The Company’s net proved reserves at December 31, 2014 and 2013, respectively, were 4.8 million and 3.6 million barrels of equivalents with a net present value of $54.2 million and $68.5 million using a 10% discount rate for 2014 and 2013.
PV-10 $54.2 MILLION
Should have used "will be", since they already have notice
Already issuing shares on convertible note. Beware another 140 million at .0025.
"In May 2014, the Company received a conversion notice requesting the issuance of 4,781,200 shares upon conversion of $11,953 of the note’s outstanding balance."
At .0025
In March 2010, the Company executed a cancellable five-year CO2 purchase and delivery agreement with Kinder Morgan CO2 Company, L.P. (Kinder Morgan) for the purchase of CO2 by the Company for use in the Company’s tertiary oil projects in the Permian Basin. The contract represents a take or pay commitment for a total of 27.4 bcf of CO2 to be purchased over a five year period commencing no later than January 1, 2018 (as amended February 28, 2014). The maximum daily rate required to be purchased under the contract is 20 million cubic feet per day during the third year. The purchase commitment and obligation to pay, as amended, is cancellable on or before December 31, 2016, with no termination penalty. The cost of CO2 will fluctuate based on the price of oil plus transportation tariffs.

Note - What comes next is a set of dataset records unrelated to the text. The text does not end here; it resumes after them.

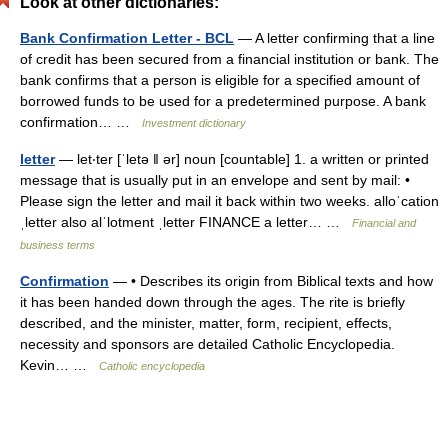
Look at other dictionaries:
Bank Confirmation Letter - BCL
— A letter confirming that a line
of credit has been secured from a financial institution or bank. The
bank confirms that a person is eligible for a specified amount of
borrowed funds to be used for a predetermined purpose. A bank
confirmation… …
Investment dictionary
letter
— let‧ter [ˈletə ǁ ər] noun [countable] 1. a written or printed
message that is usually put in an envelope and sent by mail: •
Please sign the letter and mail it back within two weeks. alloˈcation
ˌletter also alˈlotment ˌletter FINANCE a letter… …
Financial and
business terms
Confirmation
— • Describes its origin from Biblical texts and how
it has been handed down through the ages. The rite is briefly
described, and the minister, matter, form, recipient, effects,
necessity and sponsors are detailed Catholic Encyclopedia.
Kevin… …
Catholic encyclopedia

HOUSTON, Enhanced Oil Resources Inc. (TSX-V: EOR; OTCQX: EORIF) today announced that it has entered into a Letter of Intent with Schlumberger Technology Corporation (Schlumberger) whereby Schlumberger, at its own cost, will conduct an in-depth technical evaluation of the potential redevelopment of the Milnesand and Chaveroo oil fields, located in Chaves and Roosevelt Counties, New Mexico. Schlumberger will utilize in-house experts in primary, secondary and tertiary recovery with the ultimate goal of deciding the best way forward, if appropriate, to recover additional oil reserves contained within these fields.
$9.6 MILLION IN CASH
$54.2 MILLION IN RESERVES
AVERAGE REVENUE TOPS $10 MILLION 4 YEARS.
No it's not. The OS is already reported to be 58 MILLION. OVER 5 million was already issued in January, it now 5 months later!
We know 140 million can be converted at .0025 from the 348,000 in convertible debt.
TOXIC. Very TOXIC.
FACTS ARE FACTS 4 years of average revenue exceeding $10 MILLION
Increasing reserves to $54.2 million.
Cash of $9.6 MILLION
The real deal!!!!
BIGGER and TRANSCANADA REPORTED FLAWED TESTING RESULTS
Bigger stated in SEC filing:
Upon review of the July 2014 test results and preliminary report by Dr. Tao, STWA and TransCanada mutually agreed that this initial test was flawed due to, among other factors, the short term nature of the test, the inability to isolate certain independent pipeline operating factors such as fluctuations in upstream pump station pressures, and limitations of the AOT device to produce a sufficient electric field to optimize viscosity reduction. Although Dr. Tao’s preliminary report indicated promising results, STWA and TransCanada mutually agreed that no conclusions could be reliably reached from the July 2014 test or from Dr. Tao’s preliminary report.
HOUSTON, Enhanced Oil Resources Inc. (TSX-V: EOR; OTCQX: EORIF) today announced that it has entered into a Letter of Intent with Schlumberger Technology Corporation (Schlumberger) whereby Schlumberger, at its own cost, will conduct an in-depth technical evaluation of the potential redevelopment of the Milnesand and Chaveroo oil fields, located in Chaves and Roosevelt Counties, New Mexico. Schlumberger will utilize in-house experts in primary, secondary and tertiary recovery with the ultimate goal of deciding the best way forward, if appropriate, to recover additional oil reserves contained within these fields.